**DATASET EXCERPTS:**
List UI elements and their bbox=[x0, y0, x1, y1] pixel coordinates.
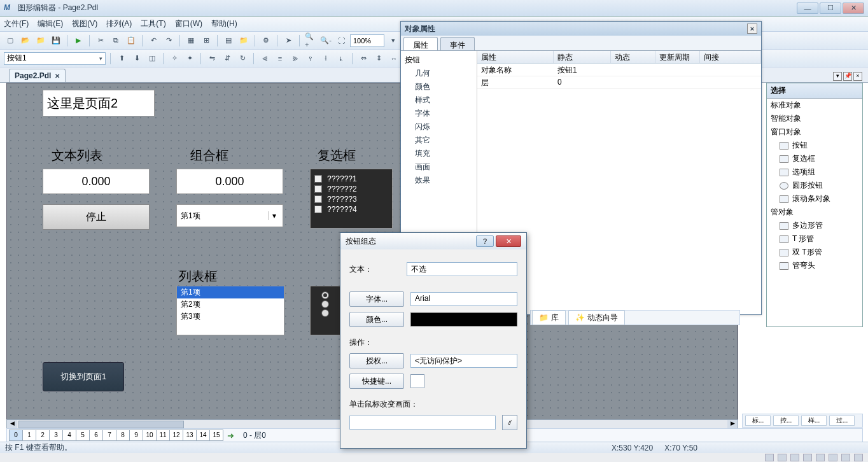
radio-1[interactable] bbox=[321, 291, 329, 299]
tray-icon[interactable] bbox=[816, 454, 825, 461]
snap-icon[interactable]: ⊞ bbox=[200, 34, 213, 47]
new-icon[interactable]: ▢ bbox=[4, 34, 17, 47]
grid-icon[interactable]: ▦ bbox=[185, 34, 197, 47]
layer-btn[interactable]: 4 bbox=[62, 430, 76, 441]
layer-btn[interactable]: 5 bbox=[76, 430, 90, 441]
object-selector[interactable]: 按钮1 bbox=[4, 52, 106, 65]
close-tab-icon[interactable]: ✕ bbox=[55, 73, 60, 80]
tree-item[interactable]: 效果 bbox=[405, 174, 473, 187]
group-icon[interactable]: ◫ bbox=[146, 52, 158, 65]
palette-item-polypipe[interactable]: 多边形管 bbox=[767, 219, 862, 232]
pointer-icon[interactable]: ➤ bbox=[282, 34, 295, 47]
checkbox-panel[interactable]: ??????1 ??????2 ??????3 ??????4 bbox=[310, 169, 393, 228]
palette-item-tpipe[interactable]: T 形管 bbox=[767, 232, 862, 246]
save-icon[interactable]: 💾 bbox=[50, 34, 62, 47]
align-top-icon[interactable]: ⫯ bbox=[304, 52, 317, 65]
paste-icon[interactable]: 📋 bbox=[125, 34, 137, 47]
rtab-styles[interactable]: 样... bbox=[801, 416, 827, 426]
palette-item-elbow[interactable]: 管弯头 bbox=[767, 259, 862, 272]
menu-help[interactable]: 帮助(H) bbox=[211, 18, 237, 29]
link-icon[interactable]: ⚙ bbox=[260, 34, 272, 47]
scroll-left-icon[interactable]: ◀ bbox=[7, 420, 17, 429]
align-left-icon[interactable]: ⫷ bbox=[258, 52, 271, 65]
tree-item[interactable]: 样式 bbox=[405, 94, 473, 107]
redo-icon[interactable]: ↷ bbox=[162, 34, 175, 47]
menu-arrange[interactable]: 排列(A) bbox=[106, 18, 132, 29]
palette-item-dtpipe[interactable]: 双 T形管 bbox=[767, 246, 862, 259]
tree-item[interactable]: 闪烁 bbox=[405, 120, 473, 134]
tree-item[interactable]: 其它 bbox=[405, 134, 473, 147]
cut-icon[interactable]: ✂ bbox=[94, 34, 107, 47]
checkbox-2[interactable] bbox=[314, 185, 322, 193]
palette-cat-window[interactable]: 窗口对象 bbox=[767, 125, 862, 139]
color-swatch[interactable] bbox=[410, 312, 517, 326]
radio-panel[interactable] bbox=[310, 286, 340, 335]
palette-item-checkbox[interactable]: 复选框 bbox=[767, 152, 862, 165]
list-item[interactable]: 第2项 bbox=[177, 298, 284, 311]
scroll-thumb[interactable] bbox=[18, 421, 184, 428]
picture-input[interactable] bbox=[349, 416, 496, 430]
tray-icon[interactable] bbox=[778, 454, 787, 461]
text-input[interactable] bbox=[407, 262, 517, 276]
checkbox-3[interactable] bbox=[314, 195, 322, 203]
stop-button[interactable]: 停止 bbox=[43, 204, 150, 230]
close-button[interactable]: ✕ bbox=[843, 3, 864, 14]
switch-page-button[interactable]: 切换到页面1 bbox=[43, 362, 124, 391]
combo-value[interactable]: 0.000 bbox=[176, 169, 283, 194]
menu-tools[interactable]: 工具(T) bbox=[141, 18, 165, 29]
tree-item[interactable]: 颜色 bbox=[405, 80, 473, 94]
zoom-combo[interactable] bbox=[350, 34, 384, 47]
list-item[interactable]: 第3项 bbox=[177, 311, 284, 323]
radio-2[interactable] bbox=[321, 300, 329, 308]
send-back-icon[interactable]: ⬇ bbox=[130, 52, 143, 65]
layer-btn[interactable]: 8 bbox=[116, 430, 130, 441]
combo-select[interactable]: 第1项▾ bbox=[176, 204, 283, 227]
palette-cat-standard[interactable]: 标准对象 bbox=[767, 99, 862, 112]
wand2-icon[interactable]: ✦ bbox=[183, 52, 196, 65]
flip-h-icon[interactable]: ⇋ bbox=[206, 52, 218, 65]
zoomfit-icon[interactable]: ⛶ bbox=[335, 34, 347, 47]
tree-item[interactable]: 填充 bbox=[405, 147, 473, 160]
dialog-close-button[interactable]: ✕ bbox=[496, 235, 521, 247]
wand-icon[interactable]: ✧ bbox=[168, 52, 181, 65]
layer-btn[interactable]: 11 bbox=[156, 430, 170, 441]
tray-icon[interactable] bbox=[790, 454, 799, 461]
props-close-icon[interactable]: × bbox=[747, 24, 757, 34]
tree-item[interactable]: 几何 bbox=[405, 67, 473, 80]
layer-btn[interactable]: 7 bbox=[102, 430, 116, 441]
textlist-value[interactable]: 0.000 bbox=[43, 169, 150, 194]
layer-btn[interactable]: 13 bbox=[183, 430, 197, 441]
palette-dropdown-icon[interactable]: ▾ bbox=[833, 72, 842, 81]
layer-btn[interactable]: 6 bbox=[89, 430, 103, 441]
align-right-icon[interactable]: ⫸ bbox=[289, 52, 302, 65]
layer-btn[interactable]: 3 bbox=[49, 430, 63, 441]
open2-icon[interactable]: 📁 bbox=[34, 34, 47, 47]
maximize-button[interactable]: ☐ bbox=[820, 3, 841, 14]
menu-window[interactable]: 窗口(W) bbox=[175, 18, 202, 29]
layer-btn[interactable]: 1 bbox=[22, 430, 36, 441]
tray-icon[interactable] bbox=[803, 454, 812, 461]
dynamic-wizard-tab[interactable]: ✨动态向导 bbox=[568, 311, 625, 325]
tree-item[interactable]: 画面 bbox=[405, 160, 473, 174]
zoomin-icon[interactable]: 🔍+ bbox=[304, 34, 317, 47]
color-button[interactable]: 颜色... bbox=[349, 312, 404, 327]
props-tab-events[interactable]: 事件 bbox=[440, 37, 475, 50]
dropdown-icon[interactable]: ▾ bbox=[387, 34, 400, 47]
grid-row[interactable]: 对象名称 按钮1 bbox=[477, 64, 761, 76]
tree-item[interactable]: 字体 bbox=[405, 107, 473, 120]
browse-picture-button[interactable]: ⫽ bbox=[502, 415, 517, 430]
layer-btn[interactable]: 12 bbox=[169, 430, 183, 441]
library-tab[interactable]: 📁库 bbox=[532, 311, 566, 325]
layer-btn[interactable]: 9 bbox=[129, 430, 143, 441]
auth-button[interactable]: 授权... bbox=[349, 353, 404, 368]
flip-v-icon[interactable]: ⇵ bbox=[221, 52, 234, 65]
palette-pin-icon[interactable]: 📌 bbox=[843, 72, 852, 81]
same-w-icon[interactable]: ↔ bbox=[388, 52, 400, 65]
menu-edit[interactable]: 编辑(E) bbox=[38, 18, 63, 29]
listbox[interactable]: 第1项 第2项 第3项 bbox=[176, 286, 284, 335]
menu-file[interactable]: 文件(F) bbox=[4, 18, 29, 29]
tray-icon[interactable] bbox=[854, 454, 863, 461]
tray-icon[interactable] bbox=[829, 454, 837, 461]
palette-item-optiongroup[interactable]: 选项组 bbox=[767, 165, 862, 179]
document-tab[interactable]: Page2.Pdl ✕ bbox=[9, 69, 66, 82]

**DIRECTIONS:** When a line in the material above contains the word "color", copy that line out.

**RESPONSE TO THE EXERCISE:**
color-swatch[interactable] bbox=[410, 312, 517, 326]
color-button[interactable]: 颜色... bbox=[349, 312, 404, 327]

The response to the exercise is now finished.